Rangel admite que EUA podem usar Lajes para ataque sem avisar Portugal
Hoje 12:12
— Lusa/AO Online
Em declarações aos
jornalistas à margem de uma reunião dos ministros dos Negócios
Estrangeiros da União Europeia (UE), em Bruxelas, Paulo Rangel foi
questionado se Portugal autorizou formalmente a utilização da Base das
Lajes no contexto de uma eventual ação militar dos Estados Unidos contra
o Irão.Na resposta, o ministro dos
Negócios Estrangeiros salientou que “o uso da Base das Lajes pelos
Estados Unidos tem sido feito exclusivamente, e como tem de ser, de
acordo com o tratado que existe entre os dois países”.“É
apenas relativo ao sobrevoo, estacionamento, eventualmente à escala de
aeronaves e essa tem sido autorizada nos termos gerais do acordo”,
afirmou, recordando que esse acordo prevê “autorizações tácitas, que são
dadas com um prazo relativamente curso”.Rangel
admitiu que, nuas últimas semanas, o recurso a essas autorizações
tácitas tem sido “maior do que tem sido habitual”, mas salientou que
isso já aconteceu “mais do que uma vez” desde que assumiu o cargo de
ministro dos Negócios Estrangeiros, em abril de 2024.“Não
há nenhum quadro que não seja o quadro geral. E, portanto, qualquer
outra operação, essa não tem de ser nem autorizada, nem conhecida, nem
comunicada por Portugal. Nunca foi e não era agora que ia ser”, afirmou.
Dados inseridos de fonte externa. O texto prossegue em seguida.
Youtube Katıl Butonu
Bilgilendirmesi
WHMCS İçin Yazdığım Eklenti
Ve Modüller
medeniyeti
Interrogado se isso significa que os
Estados Unidos, no âmbito desse tratado, podem usar a Base das Lajes
para uma operação no Irão sem que Portugal tenha conhecimento, Paulo
Rangel respondeu: “Exatamente, isso é verdade”.“Podem,
para qualquer operação, usar sem Portugal ter de ter conhecimento. Isso
é assim que está nos tratados e é assim que está a acontecer com todas
as bases europeias, dos mais variados países”, referiu.Questionado
assim se Portugal não vê qualquer problema em que os Estados Unidos
utilizem a Base das Lajes para uma operação contra o Irão, o ministro
respondeu que “Portugal tem feito um apelo sistemático, também na
questão do Irão, a que as questões e as diferenças se resolvam pela vida
da paz”.“Essa tem sido a posição de Portugal e continua a ser”, afirmou.
O Governo vai “cumprir o acordo das Lajes até
ao fim”, afirmou quando questionado se poderia garantir que os EUA não
utilizarão a base para violar o direito internacional.“Nós
temos de cumprir o direito internacional e cumprir o Acordo das Lajes.
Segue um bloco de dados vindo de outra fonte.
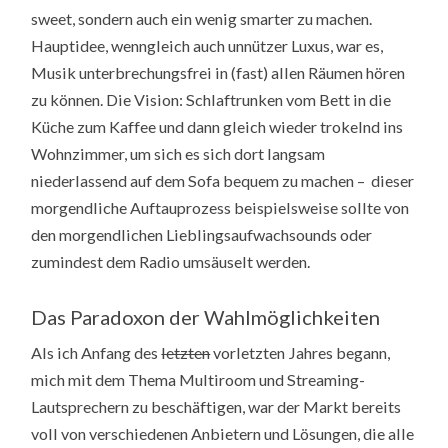
sweet, sondern auch ein wenig smarter zu machen.
Hauptidee, wenngleich auch unnützer Luxus, war es,
Musik unterbrechungsfrei in (fast) allen Räumen hören
zu können. Die Vision: Schlaftrunken vom Bett in die
Küche zum Kaffee und dann gleich wieder trokelnd ins
Wohnzimmer, um sich es sich dort langsam
niederlassend auf dem Sofa bequem zu machen – dieser
morgendliche Auftauprozess beispielsweise sollte von
den morgendlichen Lieblingsaufwachsounds oder
zumindest dem Radio umsäuselt werden.
Das Paradoxon der Wahlmöglichkeiten
Als ich Anfang des
letzten
vorletzten Jahres begann,
mich mit dem Thema Multiroom und Streaming-
Lautsprechern zu beschäftigen, war der Markt bereits
voll von verschiedenen Anbietern und Lösungen, die alle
Isso nós vamos cumpri-lo. Ele tem estas regras, são as regras que sempre
teve ao longo de décadas e décadas”, referiu, reiterando que os Estados
Unidos “usam a Base das Lajes nos termos do acordo que têm Portugal”,
assim como o fazem “em várias bases na Europa, em vários países”.“É
isso que vai acontecer e não tem nada a ver com o enquadramento que,
depois, os Estados Unidos dão a qualquer operação que venham a
desenvolver, seja ela qual for”, disse.Rangel
defendeu que a aliança transatlântica “não é uma coisa nova” para
Portugal, “é uma coisa para manter”, frisando que essa questão não muda
“com as mudanças geopolíticas”.Questionado
sobre as novas tarifas impostas por Donald Trump, após o Supremo
Tribunal ter determinado o chumbo das precedentes que tinha aplicado,
Rangel disse que o Governo “se revê completamente” na posição assumida
pela Comissão Europeia.“É preciso que a
administração norte-americana defina com clareza qual é o regime que
está a aplicar, porque justamente, desse anúncio que foi feito e até
reforçado, ao se passar de nível 10% para 15%, não fica claro se aquele
acordo que tinha sido conseguido na Escócia entre a UE e os Estados
Unidos está intacto ou não”, disse, pedindo que a administração
norte-americana faça “essa clarificação”.